**WHAT YOU WILL DO**
The required output is the line that contains "plywood will be" through the last line of the data, retyped verbatim and with nothing added.

Page-level text extractions:
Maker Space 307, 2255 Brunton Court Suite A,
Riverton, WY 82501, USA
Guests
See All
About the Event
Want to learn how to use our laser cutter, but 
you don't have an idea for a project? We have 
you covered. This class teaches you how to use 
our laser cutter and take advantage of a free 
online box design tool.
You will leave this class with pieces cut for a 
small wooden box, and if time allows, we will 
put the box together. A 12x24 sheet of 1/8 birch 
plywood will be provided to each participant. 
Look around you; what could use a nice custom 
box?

**EXPECTED OUTPUT**
plywood will be provided to each participant. 
Look around you; what could use a nice custom 
box?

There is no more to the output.